Экономика как судьба
Последние двести лет прошли под знаком экономического мышления. Когда отец-основатель экономической мысли Адам Смит (1723–1790) создавал свой классический труд «Исследование о природе и причинах богатства народов», он больше думал о применении философских и этических принципов своего философского кумира, Джона Локка (1632–1704), и старшего друга, философа Дэвида Юма (1711–1776), к области хозяйства.

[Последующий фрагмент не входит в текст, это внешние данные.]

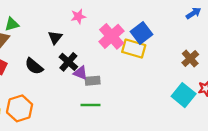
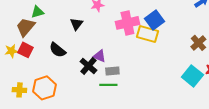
pink cross: (112, 36) -> (127, 23), turned 30
black cross: (68, 62) -> (88, 66), moved
gray rectangle: (93, 81) -> (112, 71), moved

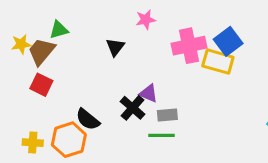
black semicircle: (57, 50) -> (88, 119), moved
yellow star: (11, 51) -> (21, 44), moved

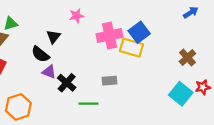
purple triangle: (148, 93) -> (49, 72), moved
gray rectangle: (167, 115) -> (109, 81), moved
black semicircle: (88, 119) -> (40, 54), moved

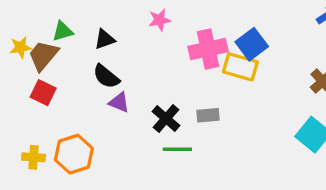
black triangle: (53, 37) -> (105, 39), moved, turned 32
black cross: (67, 83) -> (166, 119), moved

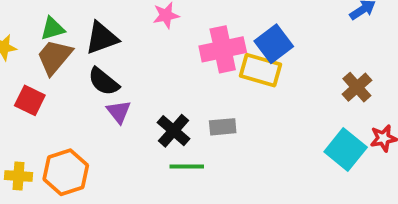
black triangle: (105, 39) -> (102, 38), size x1.4
brown trapezoid: (43, 55) -> (54, 57), moved
purple triangle: (119, 102) -> (119, 112), turned 30

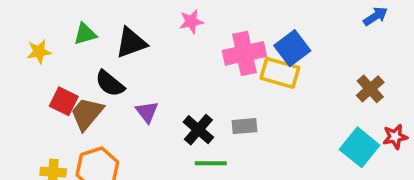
brown trapezoid: (54, 57) -> (87, 114), moved
black semicircle: (104, 81) -> (110, 84), moved

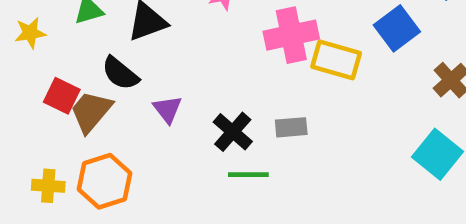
blue square: (292, 48) -> (397, 28), moved

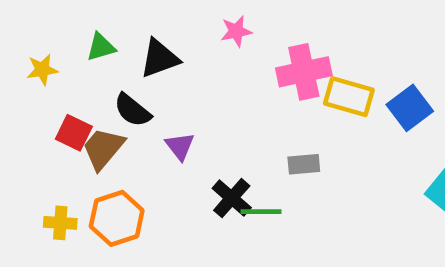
blue square: (397, 28) -> (410, 108), moved
black cross: (233, 132) -> (232, 198), moved

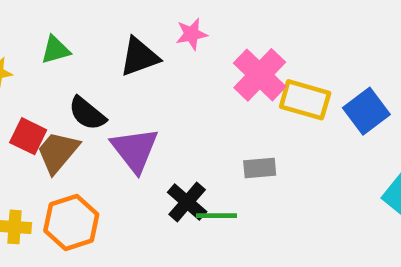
black triangle: (160, 58) -> (139, 57), moved
pink cross: (304, 72) -> (260, 75), turned -34
purple triangle: (180, 146) -> (135, 150), size x1.6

Внимание к сфере экономики было второстепенным по значимости и служило иллюстрацией к общему принципу свободы и построенным на нем философской, этической и правовой системам. Основатель экономики сам был не экономистом, но философом. Постепенно его идеи в области хозяйства стали абсолютизироваться и легли в основу самостоятельной науки — политической экономии, или просто «экономики», которая два столетия претендовала на то, чтобы освободиться от философского и этического содержания и стать «точной наукой», заменив собой философию и идеологию.
Марксизм
На другом полюсе в сфере критической мысли, в учении Маркса (1818–1883), также очевидны сугубо философские корни: свой метод Маркс почерпнул в философии Гегеля, который уделял проблемам хозяйства довольно мало места, сосредоточив основное внимание на Идее, к диалектическим трансформациям и метаморфозам которой сводил все содержание космогонического и исторического процессов. Маркс применил диалектический метод к экономике, обосновав тем самым примат экономического начала над всеми остальными в контексте анти-либеральной критики. Так, с двух сторон — либеральной и коммунистической — формировалось представление о центральном значении экономики в современной истории, о том, что «экономика — это судьба». Это высказывание Ратенау стало аксиомой ХХ века, когда экономика не только стала движущей силой основных политических процессов, но спор двух альтернативных экономических моделей — капитализма и социализма — предопределил глобальную архитектуру мира во второй половине столетия. Окончание холодной войны также было проинтерпретировано в экономических терминах — как победа капитализма над социализмом, то есть закрепление превосходства рынка над планом. Рынок стал глобальным, мировым не только как хозяйственная инфраструктура, но как глобальная идеология. Деньги стали мерой всех вещей. В социологии это получило название «рыночного общества». Речь шла не просто об обществе, чье хозяйство основывалось на рыночном принципе, но об обществе, воспроизводящем структуру рынка (с его обменом, торговлей, ценообразованием, эгоизмом, поиском выгоды, спекуляцией, распределением труда и т. д.) на всех уровнях. Экономика, таким образом, подчинила себе политику, общество, идеологию, историю и все остальное.
Парадокс «конца истории»
В конце ХХ века Фрэнсис Фукуяма сформулировал свой знаменитый тезис о «конце истории». Смысл его заключался в констатации исчерпанности идеологического и политического содержания исторического процесса и перехода к решению чисто логистических задач в сфере экономики. Мировые проблемы, по мысли Фукуямы, отныне должны были сводиться к регулированию становления глобального мирового рынка, а все исторические трения между народами, нациями, политическими системами и идеологиями — безвозвратно отойти в прошлое. Многие подвергли идеи Фукуямы критике, утверждая, что он забежал вперед и что еще не все исторические противоречия и проблемы сняты в сфере политики, межнациональных и межконфессиональных отношений. Кроме того, не так уж гладко дела обстоят и с современным обществом, противоречия внутри которого видоизменились, но отнюдь не снялись окончательно. Характерно, что вера самого автора данного тезиса продержалась недолго, и с середины 1990-х он стал его корректировать, пока полностью не отказался от него в 2000-е.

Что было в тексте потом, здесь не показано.